Um espaço de convívio entre amigos, que acabou por se tornar um arquivo protegido por um só curador.

Tag: hipocrisia

A pequena burguesia, a hipocrisia e o direito a ganhar na loteria só porque jogou.

Deve haver por aí neste vasto mundo algo mais deformado que a classe média alta brasileira; eu, contudo, não sei onde isto se encontra. Duas marcas são-lhe inerentes e indeléveis: a hipocrisia e a percepção monstruosa do que seja risco.

Esta gente, que brada furiosa contra corruções que vê por todas as partes, sem saber bem de quê se trata ou como ocorra, é ávida pela exceção, pela relativização da regra, pela vantagem de algibeira, pelo argumento impertinente. Enaltece o estrangeiro precisamente pelo que ele tem de diferente deles e pelo que são incapazes de cumprir.

Tenho o infeliz encargo de administrar o prédio onde moro, porque exige muita paciência e dar explicações a gente que não admite ser contrariada. Prédio pequeno e antigo, com bons apartamentos à moda meio antiga; bom tamanho e bom acabamento, coisas de muito antes do fetiche do piso em porcelanato e de depois do bom gosto do piso em mármore.

No prédio, há um salão de festas na cobertura, onde também está uma pequena piscina. De regra, o salão está à disposição dos moradores, desde que o solicitem previamente e se comprometam a deixá-lo, depois, nas condições de limpeza em que o encontraram. Ou seja, o salão mantém-se fechado e a piscina é área sempre aberta.

Esta sala é nada mais que um espaço retangular de aproximadamente 250 metros quadrados, com mesas e cadeiras, dois banheiros e um pequeno balcão em granito e uma pia. É agradável; claro e bem ventilado. Não é adequado para banquetes ou grandes festas, evidentemente.

Eis que uma família moradora pede o salão para uso no domingo, das dez da manhã às dez da noite. Pede na quarta-feira, ou seja, com grande antecedência, e eu firmo a autorização e a ponho no elevador, no quadrinho de avisos, como de regra se faz para que os demais fiquem avisados.

Na sexta-feira, o porteiro procura-me com a cara meio contrariada e diz: a senhora fulana, do apartamento tal, quer falar com o senhor. Era a senhora da festa do domingo e perguntei se ele sabia o que ela queria. Disse-me que queria a chave do quartinho que fica lá na cobertura, acessível por uma porta ao lado da entrada do salão de festas.

Estranhei. Esse quartinho nada mais é que a casa de máquinas do elevador e espaço que tem uma escada de ferro que dá acesso à caixa d´água e, portanto, ao topo do edifício, onde não há muretas de segurança. Era óbvio que não poderia ser atendido o pedido da senhora fulana, tanto por não ter sentido algum, quanto por razões de segurança. Disse logo ao porteiro que não desse a chave.

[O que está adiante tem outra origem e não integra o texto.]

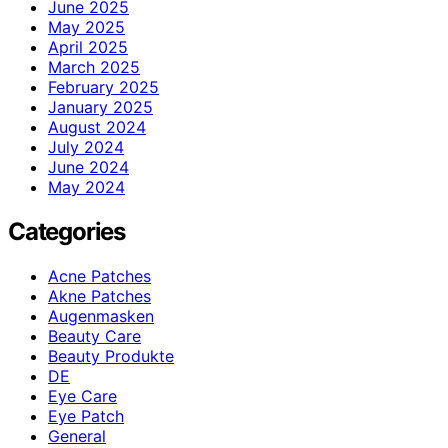
June 2025
May 2025
April 2025
March 2025
February 2025
January 2025
August 2024
July 2024
June 2024
May 2024
Categories
Acne Patches
Akne Patches
Augenmasken
Beauty Care
Beauty Produkte
DE
Eye Care
Eye Patch
General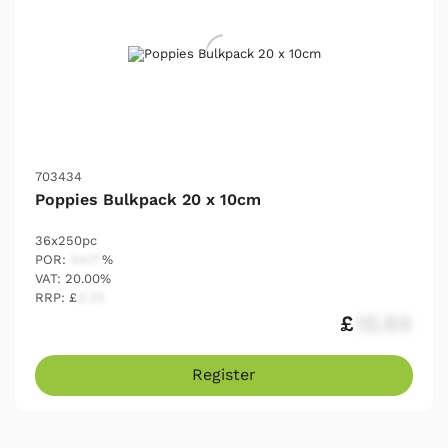
703434
Poppies Bulkpack 20 x 10cm
36x250pc
POR:
54.17
%
VAT: 20.00%
RRP: £
2.25
£
12.03
Register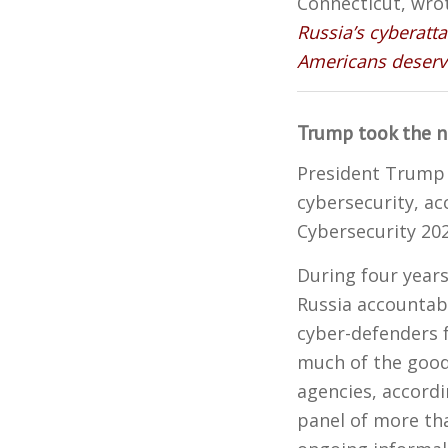
Connecticut, wro
Russia’s cyberatta
Americans deserve
Trump took the n
President Trump 
cybersecurity, ac
Cybersecurity 202
During four years
Russia accountab
cyber-defenders 
much of the good
agencies, accord
panel of more tha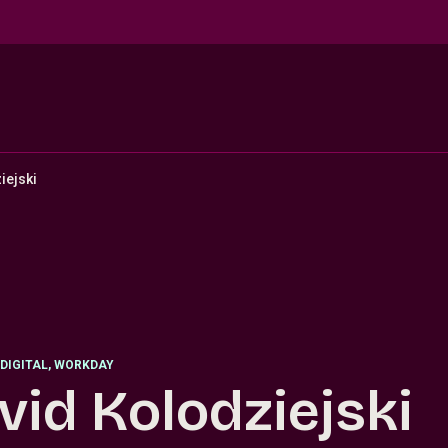
iejski
DIGITAL, WORKDAY
vid Kolodziejski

Como infelizmente havia de ser, a senhora veio procurar-me…, hoje. Seguiu-se mais ou menos um diálogo assim, que que ela é fulana e eu sicrano:

– Bom dia.

– Bom dia senhora fulana.

– O senhor sabe, vou fazer uma festa de aniversário do meu filho, no domingo.

– Sei, sim. O porteiro me disse que queria conversar e me adiantou o que era. Acho que ele lhe disse que não pode usar o quartinho?

– Ele me disse e por isso venho explicar.

– Senhora fulana, permita-me interrompê-la. É uma questão de segurança, basicamente. Sei que a senhora compreende.

– Mas senhor sicrano, é o seguinte: contratamos um bufête. Vêm uma senhora e dois garçons. Eles precisam de um lugar para esquentar as comidas e preparar os pratos. Não dá pra fazer isso no salão! Fica feio!

– Eu compreendo senhora fulana, mas a casa de máquinas do elevador não é lugar pra fazer isso. Pode acontecer um acidente e será uma festa com crianças. Aquilo não é área de circulação. Se acontece um acidente, o condomínio fica exposto a ter de pagar uma indenização de quebrar as finanças.

– Mas senhor sicrano, é tudo gente responsável e não será área de circulação.

– Minha senhora, acidente é aquilo que conceitualmente acontece a despeito de serem todas as pessoas cuidadosas. Não estou dizendo que seus garçons, seus convidados e as crianças sejam irresponsáveis. Podem ser todos responsáveis e dar-se um acidente.

– Mas senhor sicrano, se não for assim perco a minha festa, o bufête!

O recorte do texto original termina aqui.